═════ Data provided ═════

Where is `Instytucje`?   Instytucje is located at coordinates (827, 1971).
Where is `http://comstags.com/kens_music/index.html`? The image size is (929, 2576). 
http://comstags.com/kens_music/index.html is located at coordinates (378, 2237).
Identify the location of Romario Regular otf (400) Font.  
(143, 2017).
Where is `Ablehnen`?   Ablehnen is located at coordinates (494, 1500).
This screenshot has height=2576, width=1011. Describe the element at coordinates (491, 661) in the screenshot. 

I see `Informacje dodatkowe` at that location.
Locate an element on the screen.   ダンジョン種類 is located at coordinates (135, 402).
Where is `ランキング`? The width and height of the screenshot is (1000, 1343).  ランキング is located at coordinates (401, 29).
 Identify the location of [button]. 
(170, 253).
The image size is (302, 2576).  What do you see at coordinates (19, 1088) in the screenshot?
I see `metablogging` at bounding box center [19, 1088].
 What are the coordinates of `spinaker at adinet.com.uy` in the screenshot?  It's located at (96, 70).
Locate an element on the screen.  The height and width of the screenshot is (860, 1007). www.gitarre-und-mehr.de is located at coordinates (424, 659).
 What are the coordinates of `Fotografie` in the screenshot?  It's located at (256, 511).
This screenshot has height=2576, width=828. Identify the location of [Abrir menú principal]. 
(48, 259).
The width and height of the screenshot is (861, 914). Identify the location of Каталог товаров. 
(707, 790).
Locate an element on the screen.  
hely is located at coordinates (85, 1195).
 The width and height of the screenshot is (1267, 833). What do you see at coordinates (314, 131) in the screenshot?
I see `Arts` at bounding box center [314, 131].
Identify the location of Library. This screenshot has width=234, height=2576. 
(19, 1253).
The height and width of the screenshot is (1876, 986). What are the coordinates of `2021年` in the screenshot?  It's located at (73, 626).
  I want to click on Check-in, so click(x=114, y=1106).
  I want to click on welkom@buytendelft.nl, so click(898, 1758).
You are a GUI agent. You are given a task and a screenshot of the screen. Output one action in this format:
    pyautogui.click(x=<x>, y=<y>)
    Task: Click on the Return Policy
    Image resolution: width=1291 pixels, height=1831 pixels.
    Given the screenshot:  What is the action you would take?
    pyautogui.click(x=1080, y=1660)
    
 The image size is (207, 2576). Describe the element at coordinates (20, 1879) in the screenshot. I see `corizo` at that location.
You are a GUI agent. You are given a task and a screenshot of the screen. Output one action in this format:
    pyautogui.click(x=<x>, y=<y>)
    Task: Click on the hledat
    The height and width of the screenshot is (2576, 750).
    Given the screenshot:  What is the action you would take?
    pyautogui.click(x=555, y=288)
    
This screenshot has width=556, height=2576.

═════

*Work task*: The response should consist of all the entries, copied without any alteration.

*Written response*:
Where is `Instytucje`?   Instytucje is located at coordinates (827, 1971).
Where is `http://comstags.com/kens_music/index.html`? The image size is (929, 2576). 
http://comstags.com/kens_music/index.html is located at coordinates (378, 2237).
Identify the location of Romario Regular otf (400) Font.  
(143, 2017).
Where is `Ablehnen`?   Ablehnen is located at coordinates (494, 1500).
This screenshot has height=2576, width=1011. Describe the element at coordinates (491, 661) in the screenshot. 

I see `Informacje dodatkowe` at that location.
Locate an element on the screen.   ダンジョン種類 is located at coordinates (135, 402).
Where is `ランキング`? The width and height of the screenshot is (1000, 1343).  ランキング is located at coordinates (401, 29).
 Identify the location of [button]. 
(170, 253).
The image size is (302, 2576).  What do you see at coordinates (19, 1088) in the screenshot?
I see `metablogging` at bounding box center [19, 1088].
 What are the coordinates of `spinaker at adinet.com.uy` in the screenshot?  It's located at (96, 70).
Locate an element on the screen.  The height and width of the screenshot is (860, 1007). www.gitarre-und-mehr.de is located at coordinates (424, 659).
 What are the coordinates of `Fotografie` in the screenshot?  It's located at (256, 511).
This screenshot has height=2576, width=828. Identify the location of [Abrir menú principal]. 
(48, 259).
The width and height of the screenshot is (861, 914). Identify the location of Каталог товаров. 
(707, 790).
Locate an element on the screen.  
hely is located at coordinates (85, 1195).
 The width and height of the screenshot is (1267, 833). What do you see at coordinates (314, 131) in the screenshot?
I see `Arts` at bounding box center [314, 131].
Identify the location of Library. This screenshot has width=234, height=2576. 
(19, 1253).
The height and width of the screenshot is (1876, 986). What are the coordinates of `2021年` in the screenshot?  It's located at (73, 626).
  I want to click on Check-in, so click(x=114, y=1106).
  I want to click on welkom@buytendelft.nl, so click(898, 1758).
You are a GUI agent. You are given a task and a screenshot of the screen. Output one action in this format:
    pyautogui.click(x=<x>, y=<y>)
    Task: Click on the Return Policy
    Image resolution: width=1291 pixels, height=1831 pixels.
    Given the screenshot:  What is the action you would take?
    pyautogui.click(x=1080, y=1660)
    
 The image size is (207, 2576). Describe the element at coordinates (20, 1879) in the screenshot. I see `corizo` at that location.
You are a GUI agent. You are given a task and a screenshot of the screen. Output one action in this format:
    pyautogui.click(x=<x>, y=<y>)
    Task: Click on the hledat
    The height and width of the screenshot is (2576, 750).
    Given the screenshot:  What is the action you would take?
    pyautogui.click(x=555, y=288)
    
This screenshot has width=556, height=2576.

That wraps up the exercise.